Junior members of the four-party coalition have threatened to quit the government if the centrist Matovic does not step down by next Wednesday. President Zuzana Caputova, a liberal, demanded he find a solution. “I am willing to resign as prime minister of this government and remain as one of its members,” Matovic told journalists on Sunday.

However, he made his resignation conditional on other party leaders in the coalition also giving up their ministerial posts. “To calm the situation, we consider the departure of Minister Richard Sulik from the government to be absolutely necessary,” said Matovic, pointing to the economy minister and liberal SaS party leader. Sulik has threatened to quit the coalition should Matovic refuse to step down.
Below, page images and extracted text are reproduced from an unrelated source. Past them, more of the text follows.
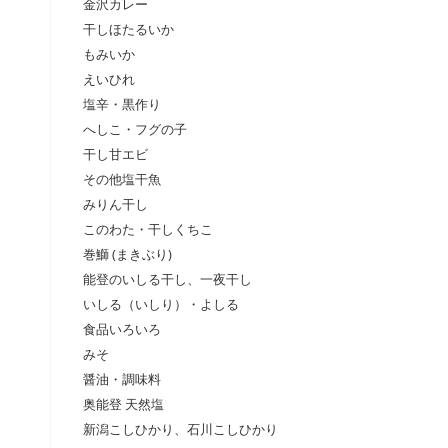
金沢カレー
干しほたるいか
もみいか
えいひれ
塩辛・黒作り
へしこ・フグの子
干し甘エビ
その他塩干魚
みりん干し
このわた・干しくちこ
巻鰤 (まきぶり)
能登のいしる干し、一夜干し
いしる（いしり）・よしる
食品いろいろ
みそ
醤油・調味料
奥能登 天然塩
新潟こしひかり、石川こしひかり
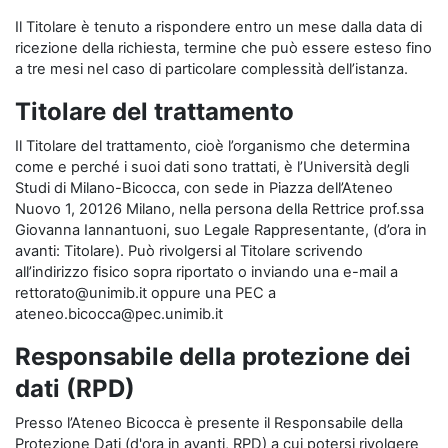
Il Titolare è tenuto a rispondere entro un mese dalla data di
ricezione della richiesta, termine che può essere esteso fino
a tre mesi nel caso di particolare complessità dell’istanza.
Titolare del trattamento
Il Titolare del trattamento, cioè l’organismo che determina
come e perché i suoi dati sono trattati, è l’Università degli
Studi di Milano-Bicocca, con sede in Piazza dell’Ateneo
Nuovo 1, 20126 Milano, nella persona della Rettrice prof.ssa
Giovanna Iannantuoni, suo Legale Rappresentante, (d’ora in
avanti: Titolare). Può rivolgersi al Titolare scrivendo
all’indirizzo fisico sopra riportato o inviando una e-mail a
rettorato@unimib.it oppure una PEC a
ateneo.bicocca@pec.unimib.it
Responsabile della protezione dei
dati (RPD)
Presso l’Ateneo Bicocca è presente il Responsabile della
Protezione Dati (d'ora in avanti, RPD) a cui potersi rivolgere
“Our coalition partners misused this situation and induced a government crisis,” Matovic said, also insisting that Justice Minister Maria Kolikova, a member of the centrist Za Ludi party, would also have to go. None of the parties want to trigger an early election as polls show opposition left-wing parties on track to win.

The political crisis comes as Slovakia, a eurozone country of 5.4 million people, is struggling with one of the world’s highest per capita rates of Covid deaths and infection, according to an AFP tally based on official data.

The grim toll and Matovic’s decision to buy Russia’s Sputnik V vaccine triggered an uproar among coalition partners governing with his OLaNO party. Opinion polls published on Sunday suggested that more than 80 percent of Slovaks agreed that Matovic should resign.

OLaNO party member Eduard Heger, the current finance minister and acting health minister, has been floated as a possible candidate to replace Matovic. Heger has not revealed whether he would consider taking over as prime minister from Matovic, his party boss.

Bratislava-based political analyst Samuel Abraham told AFP that it would be “impossible” to save the coalition should Matovic remain prime minister, comparing him to former US president Donald Trump in his handling of the pandemic. Matovic has “managed the pandemic arbitrarily, stubbornly, without listening to experts, he has been gambling with people’s lives,” Abraham said.